Hidden Heritage: A Jewish Awakening in Krakow
A documentary by Slawomir Grünberg
This feature documentary film is about the remarkable revival of Jewish life in Krakow, Poland, seen through the eyes of Polish citizens who, against all odds, have re-discovered their connections to Judaism.
Krakow, the second largest city in Poland, was traditionally a leading center of Polish academic and cultural life, and of Jewish life since the 12th Century. Before World War II, over 60,000 people, one fourth of Krakow’s population, were Jewish, and there were at least 90 active synagogues in Krakow. After Nazi Germany invaded Poland in 1939, the Jewish residents of Krakow were forced into a ghetto and later sent to Auschwitz concentration camp and Belżec extermination camp. Ultimately over three million Polish Jews were killed in the Holocaust, over 90% of Poland’s Jewish population. Less than 6,000 Jews in Krakow were estimated to have survived. Of those, many left Poland and moved to the United States and Israel. Others departed after facing post-war Anti-Semitism. In 1968, under Communist rule, half of Poland’s entire remaining Jewish population were stripped of citizenship and forced out of the country. Of those who stayed, surviving Jewish children were often raised Catholic or not informed of their families’ Jewish heritage.

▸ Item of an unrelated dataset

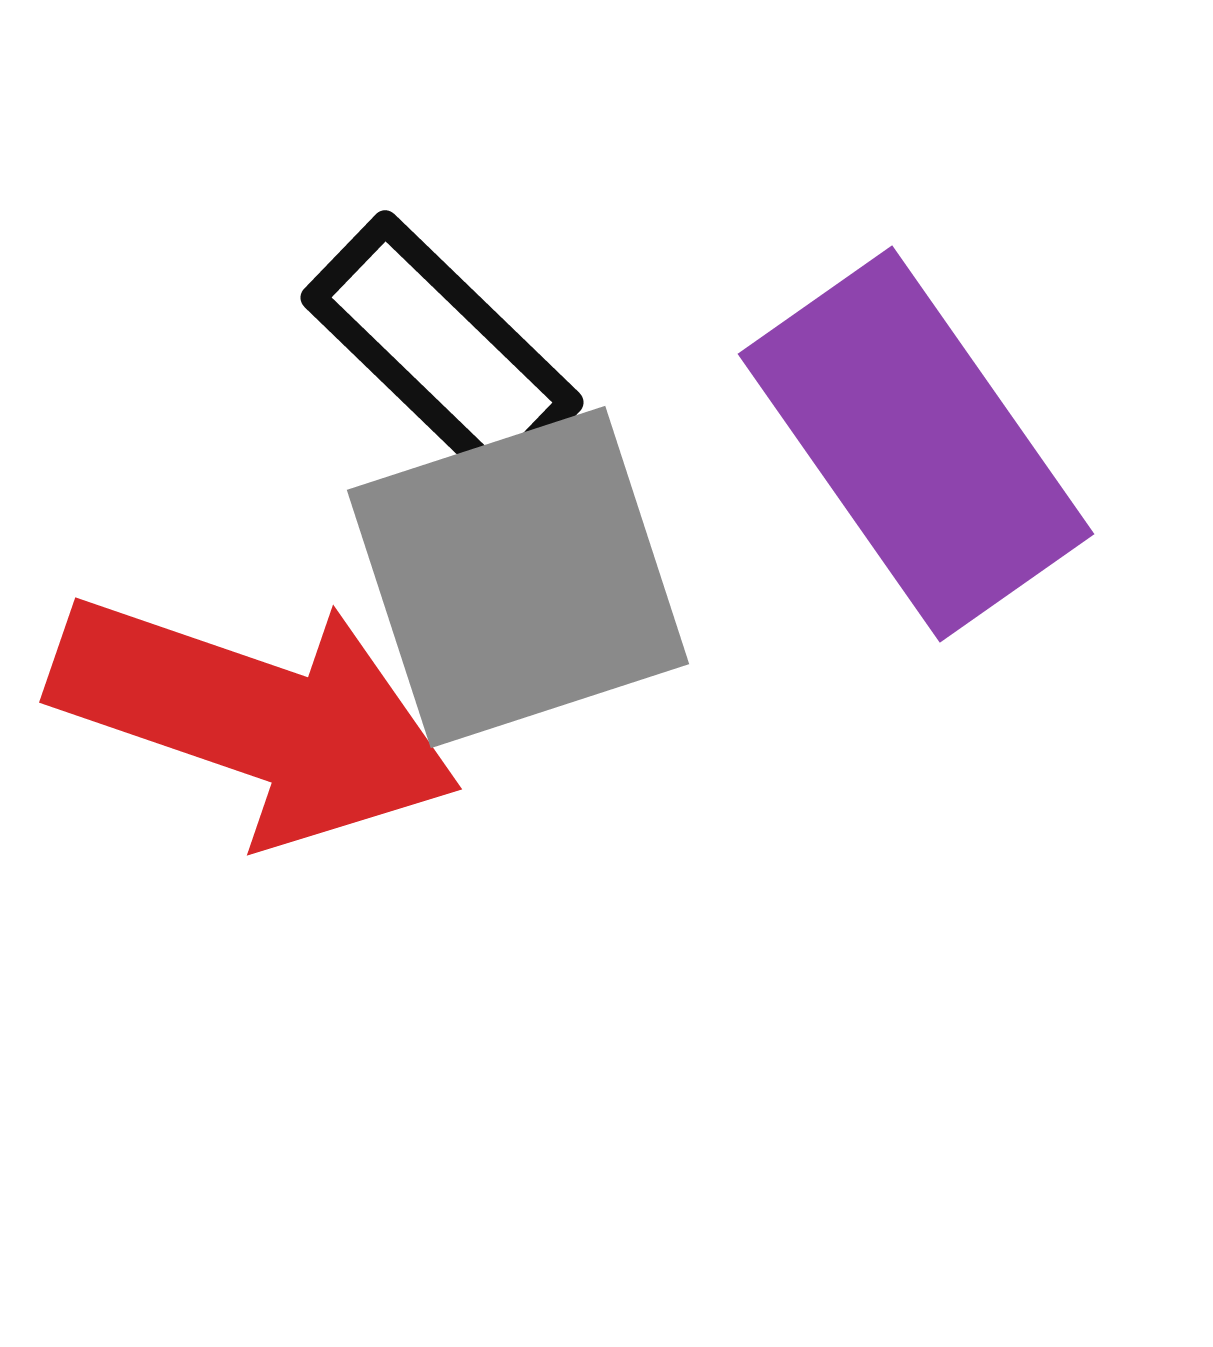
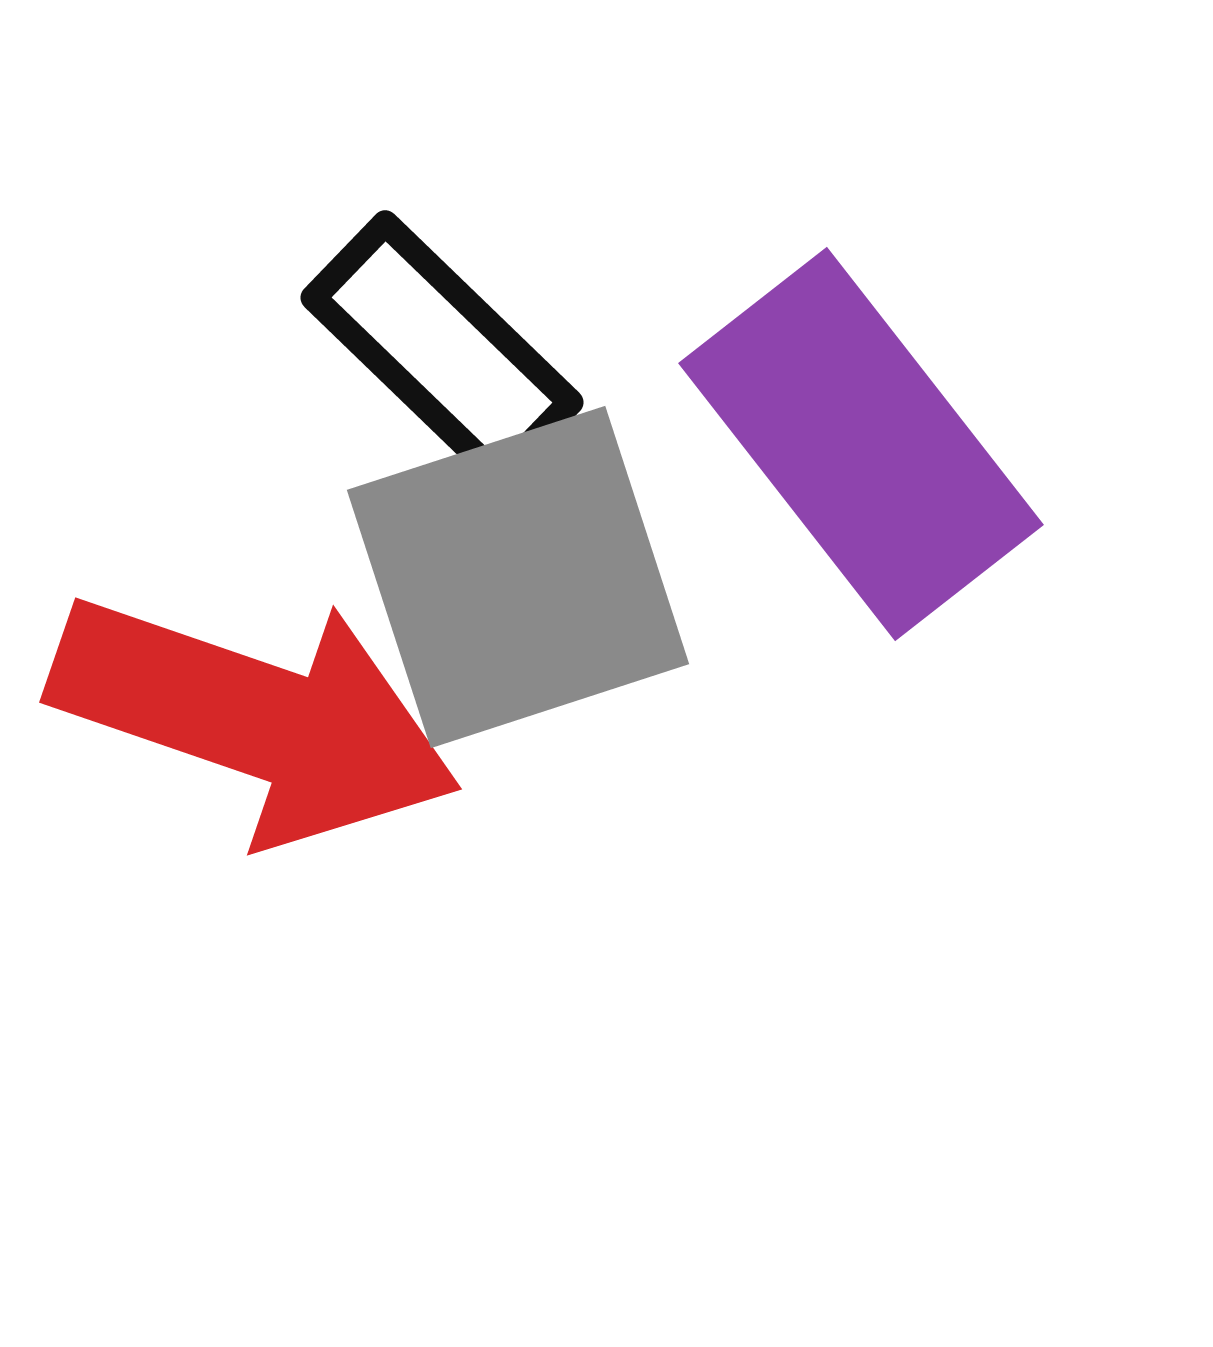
purple rectangle: moved 55 px left; rotated 3 degrees counterclockwise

Against all odds, however, a remarkable revival of the Jewish community is now underway. In 2002, His Royal Highness the Prince of Wales visited Krakow and learned of the need for a gathering place for members of the Krakow Jewish community. On his return to London, Prince Charles met with World Jewish Relief (WJR), a London-based charity. With his support and patronage, The Prince of Wales Jewish Community Centre (JCC) of Krakow opened in 2008. “I think it’s really miraculous what’s going on in Krakow,” says Jonathan Ornstein, who has been the executive director of the JCC of Krakow since it opened. “Young people are finding out that they have Jewish roots, that their families hid during the communist era that followed World War II…They are choosing to get involved, to build this Jewish future with others who grew up in Poland but only recently discovered their background.” According to Ornstein, “Our primary purpose is to welcome people with Jewish roots back into the Jewish world.” This includes the woman Ornstein met in Krakow and recently married. In 2017, the JCC of Krakow opened the first pluralistic Jewish nursery and pre-school for 10 children, another major milestone.